- Material for the task -
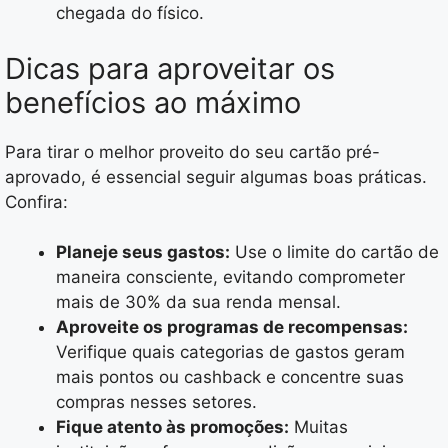
chegada do físico.
Dicas para aproveitar os
benefícios ao máximo
Para tirar o melhor proveito do seu cartão pré-
aprovado, é essencial seguir algumas boas práticas.
Confira:
Planeje seus gastos:
Use o limite do cartão de
maneira consciente, evitando comprometer
mais de 30% da sua renda mensal.
Aproveite os programas de recompensas:
Verifique quais categorias de gastos geram
mais pontos ou cashback e concentre suas
compras nesses setores.
Fique atento às promoções:
Muitas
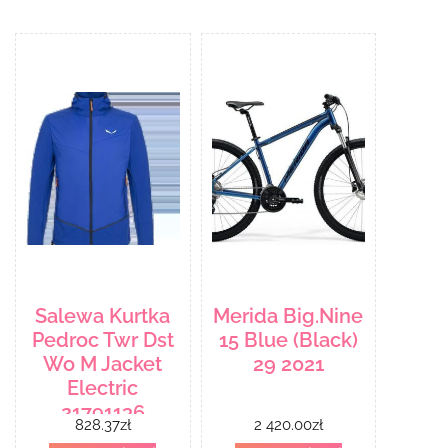
Salewa Kurtka
Merida Big.Nine
Pedroc Twr Dst
15 Blue (Black)
Wo M Jacket
29 2021
Electric
21791136
828.37
zł
2 420.00
zł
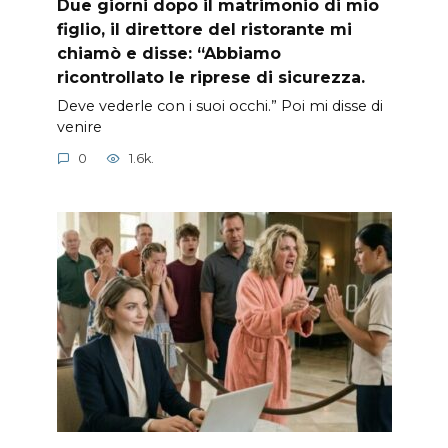
Due giorni dopo il matrimonio di mio
figlio, il direttore del ristorante mi
chiamò e disse: “Abbiamo
ricontrollato le riprese di sicurezza.
Deve vederle con i suoi occhi.” Poi mi disse di
venire
0
1.6k.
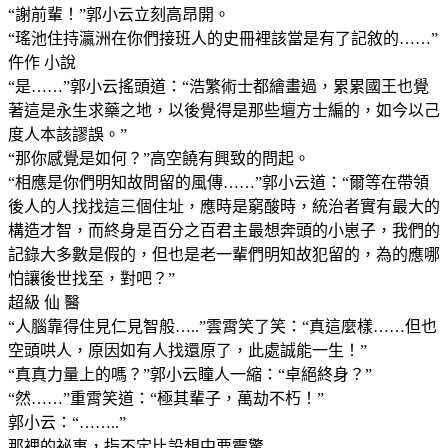
“謝前輩！”郭小云立刻高昂開。
“瑤池住持瀛洲在你們接班人的史冊裡該當是有了記敘的……”
仵作 小說
“是……”郭小云搖頭道：“浩繁術士都繪畫過，累累國王也覺
著這是永生求藥之地，以後覺得是那些壇方士編的，如今以己
度人本該謬誤。”
“那你感覺是如何？”高空饒有興致的問起。
“相應是你們明知故問留的風傳……”郭小云道：“爾等在帶領
後人的人找找這三個住址，應時是窮酸時，統治者實有最大的
構造才智，而終身是百分之百君主最想奔頭的小崽子，我們的
記錄大多數是假的，但也是老一輩們明知故犯留的，為的應哪
怕讓後世找至，對吧？”
超級 仙 醫
“人腦靠得住見仁見智般…..”雲霄笑了笑：“真這麼樣……但也
空頭哄人，原因如有人找還原了，此處誠能一生！”
“真真力量上的嗎？”郭小云瞳人一縮：“卓絕終身？”
“然……”重霄笑道：“極其輩子，萬劫不朽！”
郭小云：“……..”
那裡的祕事，指不定比設想中要震驚……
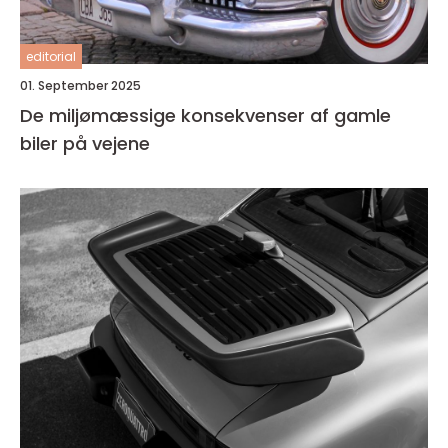
editorial
01. September 2025
De miljømæssige konsekvenser af gamle
biler på vejene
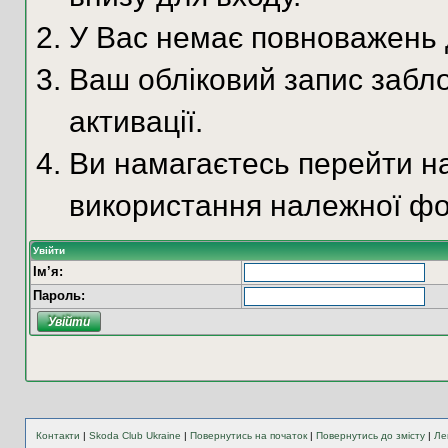
У Вас немає повноважень д
Ваш обліковий запис забло
активації.
Ви намагаєтесь перейти на
використання належної фо
Увійти
Ім’я:
Пароль:
Контакти
|
Skoda Club Ukraine
|
Повернутись на початок
|
Повернутись до змісту
|
Ле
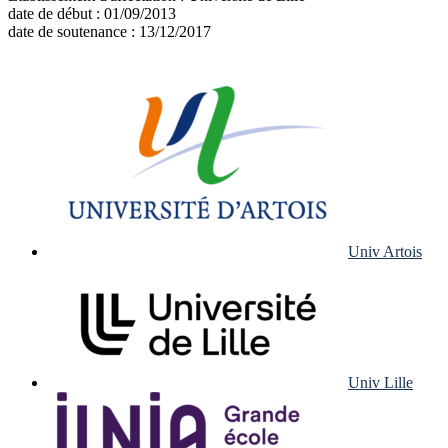
date de début :
01/09/2013
date de soutenance :
13/12/2017
Univ Artois
Univ Lille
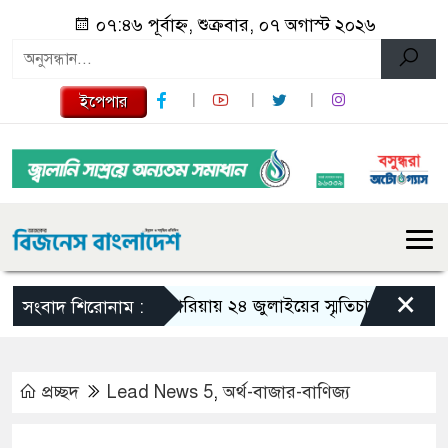
০৭:৪৬ পূর্বাহ্ন, শুক্রবার, ০৭ অগাস্ট ২০২৬
ইপেপার
×
গজারিয়ায় ২৪ জুলাইয়ের স্মৃতিচারণ: গুমের ভয়াবহ
সংবাদ শিরোনাম :
প্রচ্ছদ
Lead News 5
,
অর্থ-বাজার-বাণিজ্য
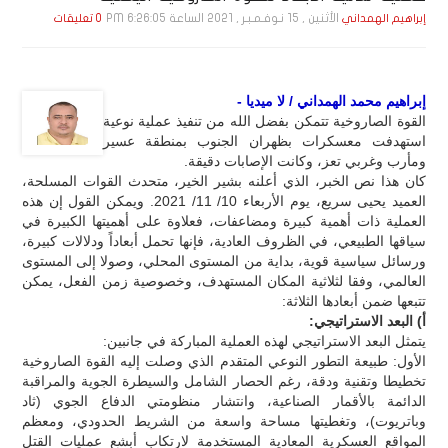
الأثنين , 15 نـوفـمـبـر , 2021 الساعة 6:26:05 PM
إبراهيم الهمداني
0 تعليقات
إبراهيم محمد الهمداني / لا ميديا -
القوة الصاروخية تتمكن بفضل الله من تنفيذ عملية نوعية
استهدفت معسكرات بظهران الجنوب بمنطقة عسير
ومأرب وغربي تعز، وكانت الإصابات دقيقة.
كان هذا نص الخبر، الذي أعلنه بشير الخير، متحدث القوات المسلحة،
العميد يحيى سريع، يوم الأربعاء 10/ 11/ 2021. ويمكن القول إن هذه
العملية ذات أهمية كبيرة ومضاعفات، فعلاوة على أهميتها الكبيرة في
سياقها الطبيعي، في الظروف العادية، فإنها تحمل أبعاداً ودلالات كبيرة،
ورسائل سياسية قوية، بداية من المستوى المحلي، وصولا إلى المستوى
العالمي، وفقا لثلاثية المكان المستهدف، وخصوصية زمن الفعل، يمكن
تتبعها ضمن أبعادها الثلاثة:
أ) البعد الاستراتيجي:
يتمثل البعد الاستراتيجي لهذه العملية المباركة في جانبين:
الأول: طبيعة التطور النوعي المتقدم الذي وصلت إليه القوة الصاروخية
تخطيطا وتقنية ودقة، رغم الحصار الشامل والسيطرة الجوية والمراقبة
الدائمة بالأقمار الصناعية، وانتشار منظومتي الدفاع الجوي (ثاد
وباتريوت)، وتغطيتها مساحة واسعة من الشريط الحدودي، ومعظم
المواقع العسكرية المعادية المستخدمة لارتكاب أبشع عمليات القتل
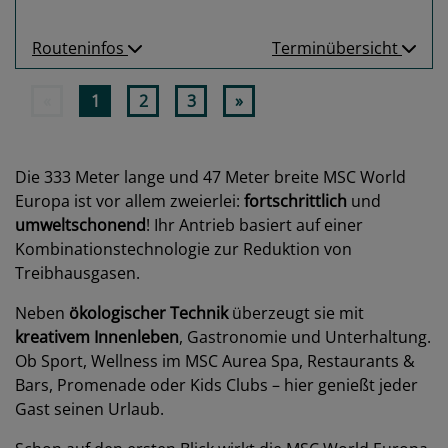
Routeninfos
Terminübersicht
«
1
2
3
»
Die 333 Meter lange und 47 Meter breite MSC World
Europa ist vor allem zweierlei:
fortschrittlich
und
umweltschonend
! Ihr Antrieb basiert auf einer
Kombinationstechnologie zur Reduktion von
Treibhausgasen.
Neben
ökologischer Technik
überzeugt sie mit
kreativem Innenleben
, Gastronomie und Unterhaltung.
Ob Sport, Wellness im MSC Aurea Spa, Restaurants &
Bars, Promenade oder Kids Clubs – hier genießt jeder
Gast seinen Urlaub.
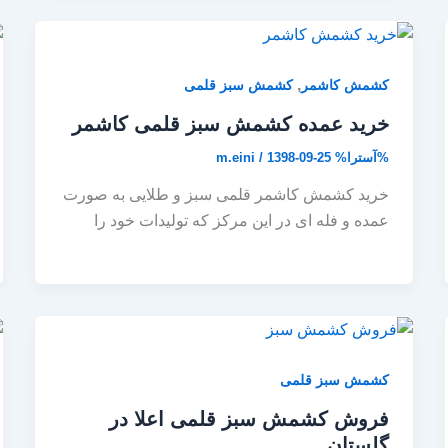
,
کشمش کاشمر
کشمش سبز قلمی
خرید عمده کشمش سبز قلمی کاشمر
%آسترا%
1398-09-25
/
m.eini
خرید کشمش کاشمر قلمی سبز و طلایی به صورت
عمده و فله ای در این مرکز که تولیدات خود را
کشمش سبز قلمی
فروش کشمش سبز قلمی اعلا در
گلستان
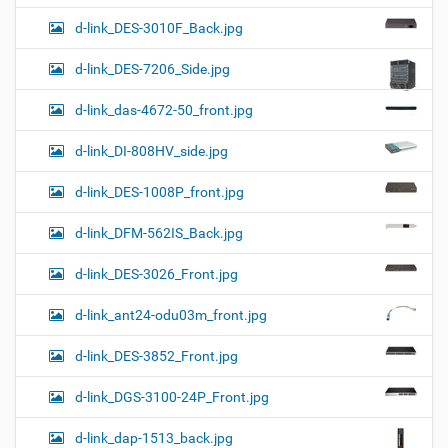
d-link_DES-3010F_Back.jpg
d-link_DES-7206_Side.jpg
d-link_das-4672-50_front.jpg
d-link_DI-808HV_side.jpg
d-link_DES-1008P_front.jpg
d-link_DFM-562IS_Back.jpg
d-link_DES-3026_Front.jpg
d-link_ant24-odu03m_front.jpg
d-link_DES-3852_Front.jpg
d-link_DGS-3100-24P_Front.jpg
d-link_dap-1513_back.jpg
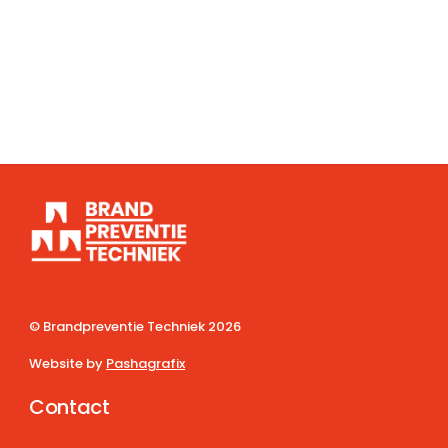
© Brandpreventie Techniek
2026
Website by
Pashagrafix
Contact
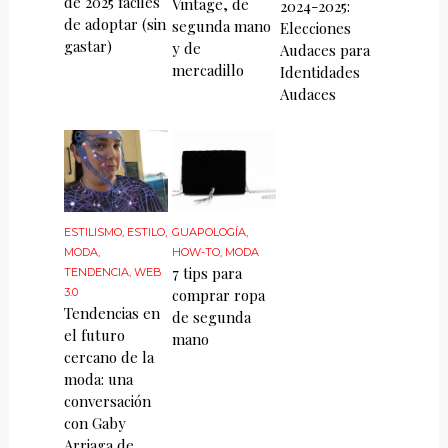
de 2025 fáciles
Vintage, de
2024-2025:
de adoptar (sin
segunda mano
Elecciones
gastar)
y de
Audaces para
mercadillo
Identidades
Audaces
ESTILISMO
,
ESTILO
,
GUAPOLOGÍA
,
MODA
,
HOW-TO
,
MODA
7 tips para
TENDENCIA
,
WEB
3.0
comprar ropa
Tendencias en
de segunda
el futuro
mano
cercano de la
moda: una
conversación
con Gaby
Arriaga de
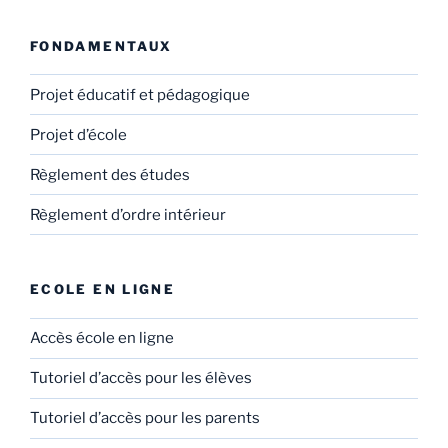
FONDAMENTAUX
Projet éducatif et pédagogique
Projet d’école
Règlement des études
Règlement d’ordre intérieur
ECOLE EN LIGNE
Accès école en ligne
Tutoriel d’accès pour les élèves
Tutoriel d’accès pour les parents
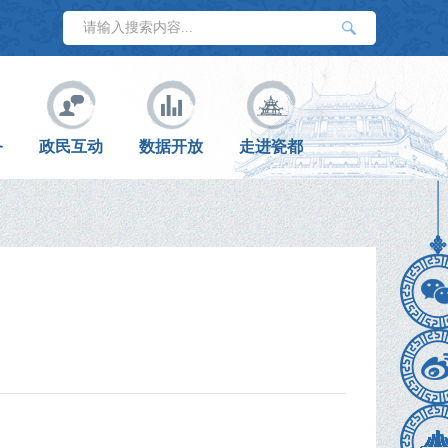
务
政民互动
数据开放
走进瓷都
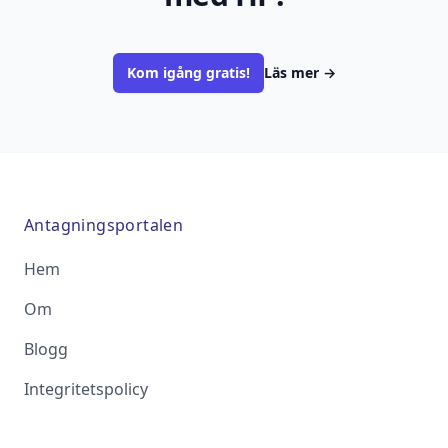
Kom igång gratis!
Läs mer
→
Antagningsportalen
Hem
Om
Blogg
Integritetspolicy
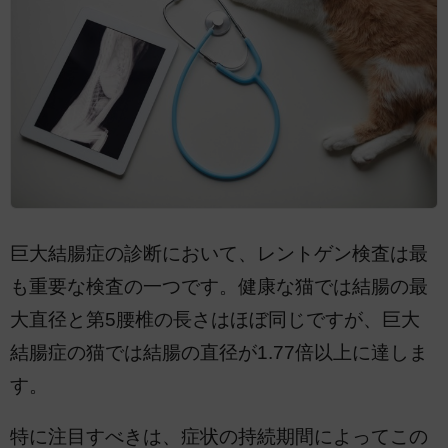
巨大結腸症の診断において、レントゲン検査は最
も重要な検査の一つです。健康な猫では結腸の最
大直径と第5腰椎の長さはほぼ同じですが、巨大
結腸症の猫では結腸の直径が1.77倍以上に達しま
す。
特に注目すべきは、症状の持続期間によってこの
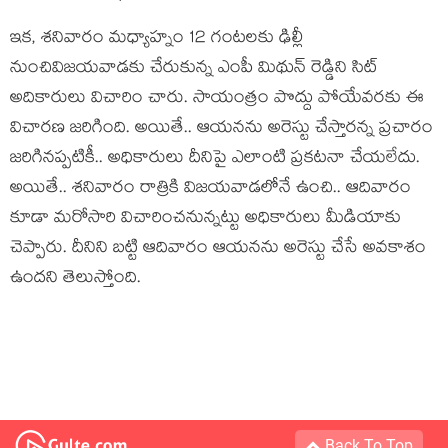
ఇక‌, శ‌నివారం మ‌ధ్యాహ్నం 12 గంట‌ల‌కు ఢిల్లీ
నుంచివిజ‌య‌వాడ‌కు చేరుకున్న ఎంపీ మిథున్ రెడ్డిని సిట్
అదికారులు విచారిం చారు. సాయంత్రం పొద్దు పోయేవ‌ర‌కు ఈ
విచార‌ణ జ‌రిగింది. అయితే.. ఆయ‌న‌ను అరెస్టు చేస్తార‌న్న ప్ర‌చారం
జ‌రిగిన‌ప్ప‌టికీ.. అధికారులు దీనిపై ఎలాంటి ప్ర‌క‌ట‌నా చేయ‌లేదు.
అయితే.. శ‌నివారం రాత్రికి విజ‌య‌వాడ‌లోనే ఉంచి.. ఆదివారం
కూడా మ‌రోసారి విచారించ‌నున్న‌ట్టు అధికారులు మీడియాకు
చెప్పారు. దీనిని బ‌ట్టి ఆదివారం ఆయ‌న‌ను అరెస్టు చేసే అవ‌కాశం
ఉంద‌ని తెలుస్తోంది.
Back To Top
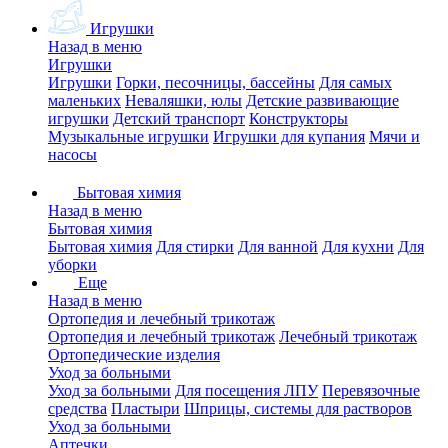
Игрушки
Назад в меню
Игрушки
Игрушки
Горки, песочницы, бассейны
Для самых
маленьких
Неваляшки, юлы
Детские развивающие
игрушки
Детский транспорт
Конструкторы
Музыкальные игрушки
Игрушки для купания
Мячи и
насосы
Бытовая химия
Назад в меню
Бытовая химия
Бытовая химия
Для стирки
Для ванной
Для кухни
Для
уборки
Еще
Назад в меню
Ортопедия и лечебный трикотаж
Ортопедия и лечебный трикотаж
Лечебный трикотаж
Ортопедические изделия
Уход за больными
Уход за больными
Для посещения ЛПУ
Перевязочные
средства
Пластыри
Шприцы, системы для растворов
Уход за больными
Аптечки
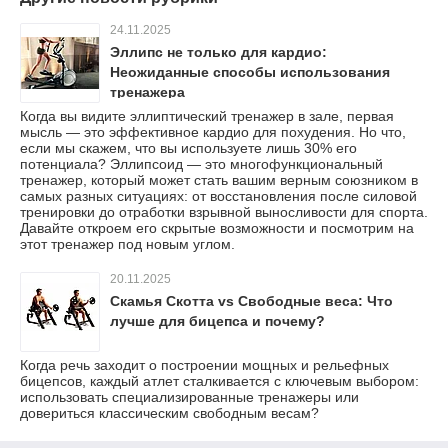
24.11.2025
Эллипс не только для кардио:
Неожиданные способы использования
тренажера
Когда вы видите эллиптический тренажер в зале, первая
мысль — это эффективное кардио для похудения. Но что,
если мы скажем, что вы используете лишь 30% его
потенциала? Эллипсоид — это многофункциональный
тренажер, который может стать вашим верным союзником в
самых разных ситуациях: от восстановления после силовой
тренировки до отработки взрывной выносливости для спорта.
Давайте откроем его скрытые возможности и посмотрим на
этот тренажер под новым углом.
20.11.2025
Скамья Скотта vs Свободные веса: Что
лучше для бицепса и почему?
Когда речь заходит о построении мощных и рельефных
бицепсов, каждый атлет сталкивается с ключевым выбором:
использовать специализированные тренажеры или
довериться классическим свободным весам?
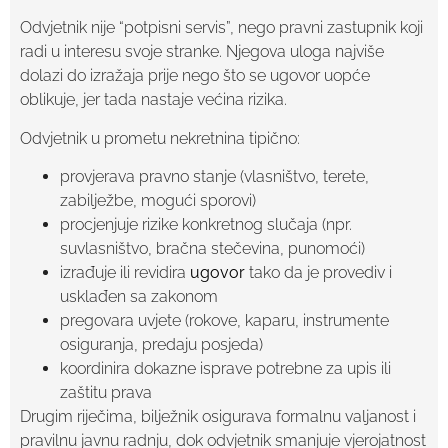
Odvjetnik nije “potpisni servis”, nego pravni zastupnik koji
radi u interesu svoje stranke. Njegova uloga najviše
dolazi do izražaja prije nego što se ugovor uopće
oblikuje, jer tada nastaje većina rizika.
Odvjetnik u prometu nekretnina tipično:
provjerava pravno stanje (vlasništvo, terete,
zabilježbe, mogući sporovi)
procjenjuje rizike konkretnog slučaja (npr.
suvlasništvo, bračna stečevina, punomoći)
izrađuje ili revidira
ugovor
tako da je provediv i
usklađen sa zakonom
pregovara uvjete (rokove, kaparu, instrumente
osiguranja, predaju posjeda)
koordinira dokazne isprave potrebne za upis ili
zaštitu prava
Drugim riječima, bilježnik osigurava formalnu valjanost i
pravilnu javnu radnju, dok odvjetnik smanjuje vjerojatnost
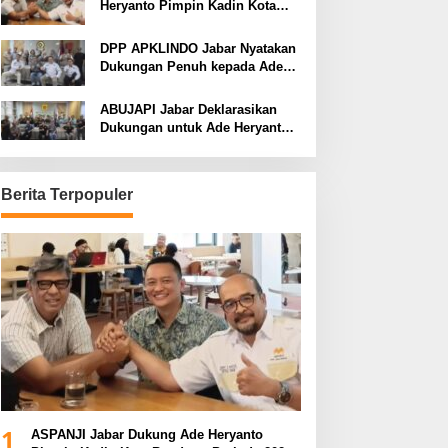
Heryanto Pimpin Kadin Kota
Bandung Periode 2026–2031
DPP APKLINDO Jabar Nyatakan
Dukungan Penuh kepada Ade
Heryanto di Muskot Kadin Kota
Bandung
ABUJAPI Jabar Deklarasikan
Dukungan untuk Ade Heryanto
di Muskot Kadin Kota Bandung
Berita Terpopuler
1
ASPANJI Jabar Dukung Ade Heryanto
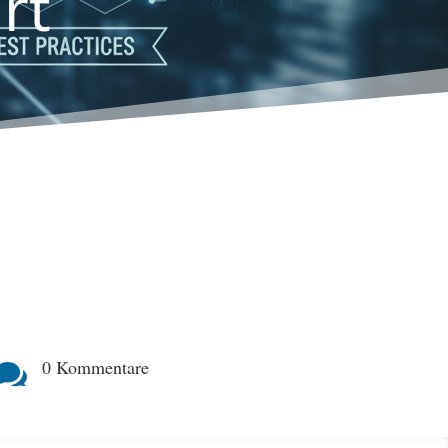
rt
0 Kommentare

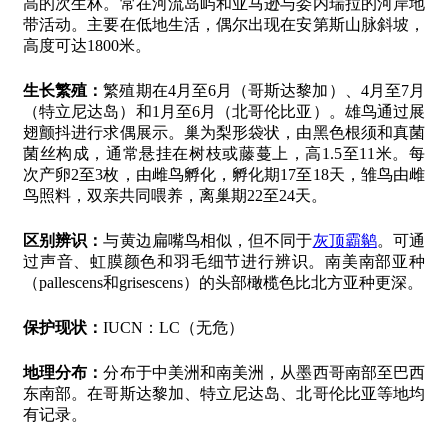
高的次生林。常在河流岛屿和亚马逊与委内瑞拉的河岸地
带活动。主要在低地生活，偶尔出现在安第斯山脉斜坡，
高度可达1800米。
生长繁殖：
繁殖期在4月至6月（哥斯达黎加）、4月至7月
（特立尼达岛）和1月至6月（北哥伦比亚）。雄鸟通过展
翅颤抖进行求偶展示。巢为梨形袋状，由黑色根须和真菌
菌丝构成，通常悬挂在树枝或藤蔓上，高1.5至11米。每
次产卵2至3枚，由雌鸟孵化，孵化期17至18天，雏鸟由雌
鸟照料，双亲共同喂养，离巢期22至24天。
区别辨识：
与黄边扁嘴鸟相似，但不同于
灰顶霸鹟
。可通
过声音、虹膜颜色和羽毛细节进行辨识。南美南部亚种
（pallescens和grisescens）的头部橄榄色比北方亚种更深。
保护现状：
IUCN：LC（无危）
地理分布：
分布于中美洲和南美洲，从墨西哥南部至巴西
东南部。在哥斯达黎加、特立尼达岛、北哥伦比亚等地均
有记录。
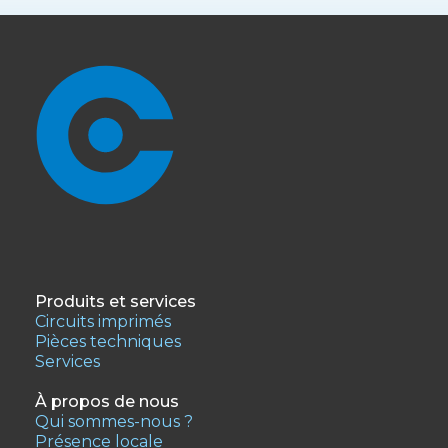
Produits et services
Circuits imprimés
Pièces techniques
Services
À propos de nous
Qui sommes-nous ?
Présence locale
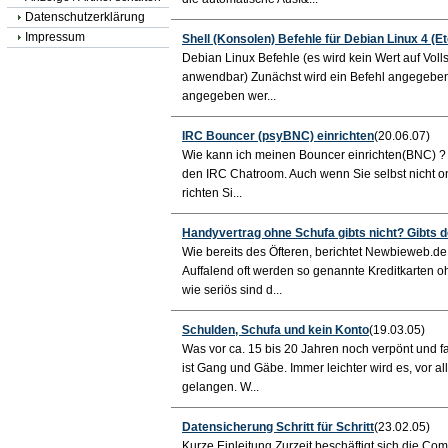
Datenschutzerklärung
Impressum
Shell (Konsolen) Befehle für Debian Linux 4 (E
Debian Linux Befehle (es wird kein Wert auf Volls
anwendbar) Zunächst wird ein Befehl angegeben.
angegeben wer...
IRC Bouncer (psyBNC) einrichten
(20.06.07)
Wie kann ich meinen Bouncer einrichten(BNC) ? E
den IRC Chatroom. Auch wenn Sie selbst nicht on
richten Si...
Handyvertrag ohne Schufa gibts nicht? Gibts d
Wie bereits des Öfteren, berichtet Newbieweb.de
Auffalend oft werden so genannte Kreditkarten
wie seriös sind d...
Schulden, Schufa und kein Konto
(19.03.05)
Was vor ca. 15 bis 20 Jahren noch verpönt und f
ist Gang und Gäbe. Immer leichter wird es, vor a
gelangen. W...
Datensicherung Schritt für Schritt
(23.02.05)
Kurze Einleitung Zurzeit beschäftigt sich die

- Exercise goal -
Retype nothing except the lines from the first line of the listing above through the line with "ومأرب وغربي تعز، وكانت الإصابات دقيقة.", exactly as they stand, and no pictures.

- Response to the exercise -
chegada do físico.
Dicas para aproveitar os
benefícios ao máximo
Para tirar o melhor proveito do seu cartão pré-
aprovado, é essencial seguir algumas boas práticas.
Confira:
Planeje seus gastos:
Use o limite do cartão de
maneira consciente, evitando comprometer
mais de 30% da sua renda mensal.
Aproveite os programas de recompensas:
Verifique quais categorias de gastos geram
mais pontos ou cashback e concentre suas
compras nesses setores.
Fique atento às promoções:
Muitas
Salewa Kurtka
Merida Big.Nine
Pedroc Twr Dst
15 Blue (Black)
Wo M Jacket
29 2021
Electric
21791136
828.37
zł
2 420.00
zł
Due giorni dopo il matrimonio di mio
figlio, il direttore del ristorante mi
chiamò e disse: “Abbiamo
ricontrollato le riprese di sicurezza.
Deve vederle con i suoi occhi.” Poi mi disse di
venire
0
1.6k.
“謝前輩！”郭小云立刻高昂開。
“瑤池住持瀛洲在你們接班人的史冊裡該當是有了記敘的……”
仵作 小說
“是……”郭小云搖頭道：“浩繁術士都繪畫過，累累國王也覺
著這是永生求藥之地，以後覺得是那些壇方士編的，如今以己
度人本該謬誤。”
“那你感覺是如何？”高空饒有興致的問起。
“相應是你們明知故問留的風傳……”郭小云道：“爾等在帶領
後人的人找找這三個住址，應時是窮酸時，統治者實有最大的
構造才智，而終身是百分之百君主最想奔頭的小崽子，我們的
記錄大多數是假的，但也是老一輩們明知故犯留的，為的應哪
怕讓後世找至，對吧？”
超級 仙 醫
“人腦靠得住見仁見智般…..”雲霄笑了笑：“真這麼樣……但也
空頭哄人，原因如有人找還原了，此處誠能一生！”
“真真力量上的嗎？”郭小云瞳人一縮：“卓絕終身？”
“然……”重霄笑道：“極其輩子，萬劫不朽！”
郭小云：“……..”
那裡的祕事，指不定比設想中要震驚……
editorial
01. September 2025
De miljømæssige konsekvenser af gamle
biler på vejene
У Вас немає повноважень д
Ваш обліковий запис забло
активації.
Ви намагаєтесь перейти на
використання належної фо
Увійти
Ім’я:
Пароль:
Контакти
|
Skoda Club Ukraine
|
Повернутись на початок
|
Повернутись до змісту
|
Ле
date de début :
01/09/2013
date de soutenance :
13/12/2017
Univ Artois
Univ Lille
০৭:৪৬ পূর্বাহ্ন, শুক্রবার, ০৭ অগাস্ট ২০২৬
ইপেপার
×
গজারিয়ায় ২৪ জুলাইয়ের স্মৃতিচারণ: গুমের ভয়াবহ
সংবাদ শিরোনাম :
প্রচ্ছদ
Lead News 5
,
অর্থ-বাজার-বাণিজ্য
الأثنين , 15 نـوفـمـبـر , 2021 الساعة 6:26:05 PM
إبراهيم الهمداني
0 تعليقات
إبراهيم محمد الهمداني / لا ميديا -
القوة الصاروخية تتمكن بفضل الله من تنفيذ عملية نوعية
استهدفت معسكرات بظهران الجنوب بمنطقة عسير
ومأرب وغربي تعز، وكانت الإصابات دقيقة.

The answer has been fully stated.